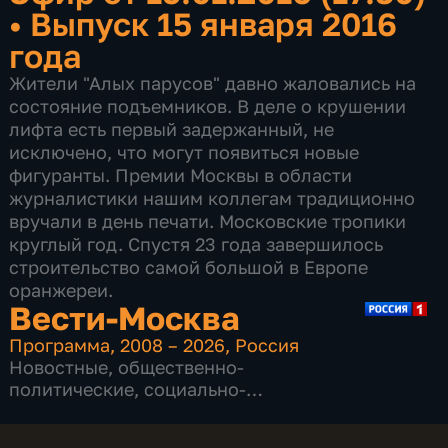
•
Выпуск 15 января 2016
года
Жители "Алых парусов" давно жаловались на
состояние подъемников. В деле о крушении
лифта есть первый задержанный, не
исключено, что могут появиться новые
фигуранты. Премии Москвы в области
журналистики нашим коллегам традиционно
вручали в день печати. Московские тропики
круглый год. Спустя 23 года завершилось
строительство самой большой в Европе
оранжереи.
Вести-Москва
Программа
,
2008 – 2026
,
Россия
Новостные
,
общественно-
политические
,
социально-
экономические
,
16 сезонов, 12231 выпуск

######

**TASK TO COMPLETE**
The whole listing above must be duplicated word for word, apart from its pictures.

**OUTPUT BELOW**
•
Выпуск 15 января 2016
года
Жители "Алых парусов" давно жаловались на
состояние подъемников. В деле о крушении
лифта есть первый задержанный, не
исключено, что могут появиться новые
фигуранты. Премии Москвы в области
журналистики нашим коллегам традиционно
вручали в день печати. Московские тропики
круглый год. Спустя 23 года завершилось
строительство самой большой в Европе
оранжереи.
Вести-Москва
Программа
,
2008 – 2026
,
Россия
Новостные
,
общественно-
политические
,
социально-
экономические
,
16 сезонов, 12231 выпуск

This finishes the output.